**EXERCISE REQUIREMENTS:**
You are asked to repeat the listing word for word and to leave out its pictures.
──────── RECORD EXCERPTS
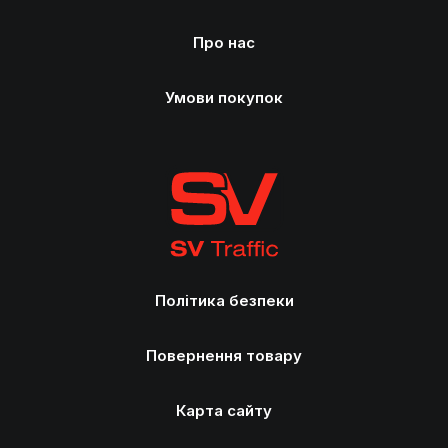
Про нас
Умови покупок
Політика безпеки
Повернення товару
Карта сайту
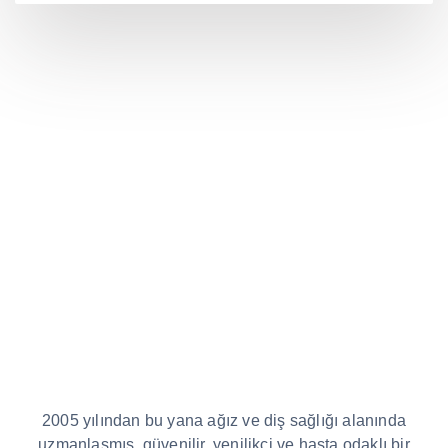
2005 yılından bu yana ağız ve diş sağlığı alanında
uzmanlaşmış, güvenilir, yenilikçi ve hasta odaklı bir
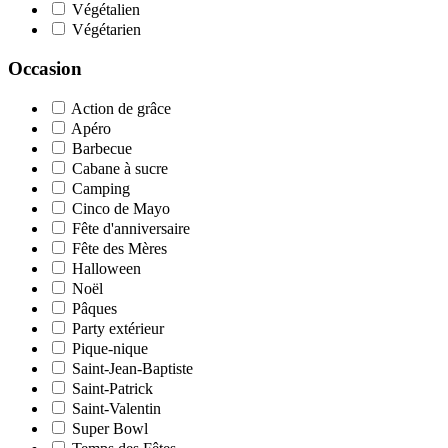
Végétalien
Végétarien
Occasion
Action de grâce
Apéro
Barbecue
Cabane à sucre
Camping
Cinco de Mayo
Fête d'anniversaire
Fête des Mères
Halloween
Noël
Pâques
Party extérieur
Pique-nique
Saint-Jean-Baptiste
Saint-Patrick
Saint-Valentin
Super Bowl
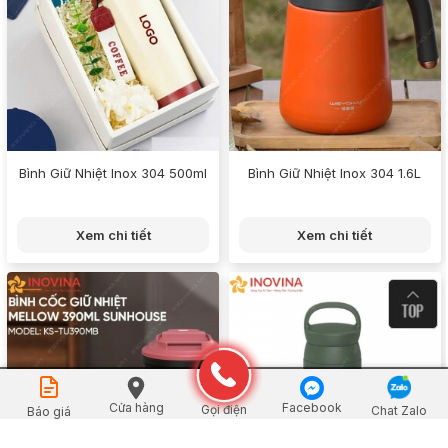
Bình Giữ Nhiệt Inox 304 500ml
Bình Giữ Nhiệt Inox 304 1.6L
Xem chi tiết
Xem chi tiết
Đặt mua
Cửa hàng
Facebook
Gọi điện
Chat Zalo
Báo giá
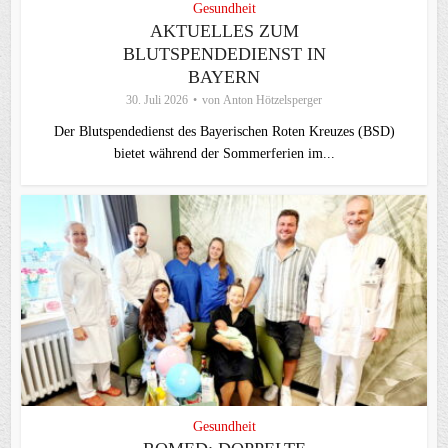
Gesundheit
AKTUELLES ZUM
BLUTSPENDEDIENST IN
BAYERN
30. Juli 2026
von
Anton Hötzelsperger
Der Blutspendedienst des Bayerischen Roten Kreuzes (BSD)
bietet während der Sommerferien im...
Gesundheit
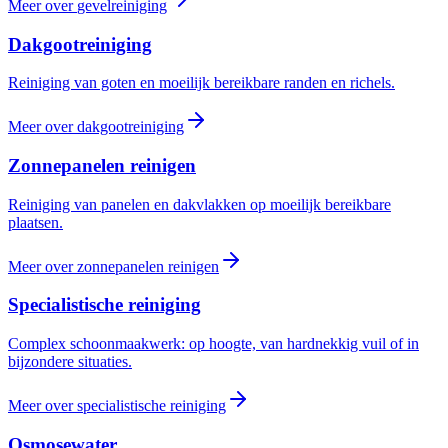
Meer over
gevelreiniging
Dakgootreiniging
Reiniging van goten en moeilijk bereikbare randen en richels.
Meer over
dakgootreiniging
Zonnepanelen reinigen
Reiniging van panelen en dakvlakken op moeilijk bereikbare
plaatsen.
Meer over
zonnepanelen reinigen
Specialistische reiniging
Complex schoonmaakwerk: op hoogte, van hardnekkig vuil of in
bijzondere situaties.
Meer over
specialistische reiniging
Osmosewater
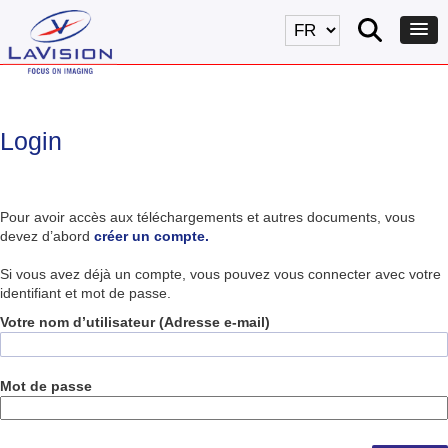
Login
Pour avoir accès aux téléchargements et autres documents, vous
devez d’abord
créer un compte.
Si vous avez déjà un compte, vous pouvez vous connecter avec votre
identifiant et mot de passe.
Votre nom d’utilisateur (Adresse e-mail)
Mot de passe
────────────────
**RESULT OF THIS TASK:**
Про нас
Умови покупок
Політика безпеки
Повернення товару
Карта сайту
2005 yılından bu yana ağız ve diş sağlığı alanında
uzmanlaşmış, güvenilir, yenilikçi ve hasta odaklı bir
Végétalien
Végétarien
Occasion
Action de grâce
Apéro
Barbecue
Cabane à sucre
Camping
Cinco de Mayo
Fête d'anniversaire
Fête des Mères
Halloween
Noël
Pâques
Party extérieur
Pique-nique
Saint-Jean-Baptiste
Saint-Patrick
Saint-Valentin
Super Bowl
Bình Giữ Nhiệt Inox 304 500ml
Bình Giữ Nhiệt Inox 304 1.6L
Xem chi tiết
Xem chi tiết
Đặt mua
Cửa hàng
Facebook
Gọi điện
Chat Zalo
Báo giá
Gesundheit
AKTUELLES ZUM
BLUTSPENDEDIENST IN
BAYERN
30. Juli 2026
von
Anton Hötzelsperger
Der Blutspendedienst des Bayerischen Roten Kreuzes (BSD)
bietet während der Sommerferien im...
Gesundheit
Meer over
gevelreiniging
Dakgootreiniging
Reiniging van goten en moeilijk bereikbare randen en richels.
Meer over
dakgootreiniging
Zonnepanelen reinigen
Reiniging van panelen en dakvlakken op moeilijk bereikbare
plaatsen.
Meer over
zonnepanelen reinigen
Specialistische reiniging
Complex schoonmaakwerk: op hoogte, van hardnekkig vuil of in
bijzondere situaties.
Meer over
specialistische reiniging
Osmosewater
Login
Pour avoir accès aux téléchargements et autres documents, vous
devez d’abord
créer un compte.
Si vous avez déjà un compte, vous pouvez vous connecter avec votre
identifiant et mot de passe.
Votre nom d’utilisateur (Adresse e-mail)
Mot de passe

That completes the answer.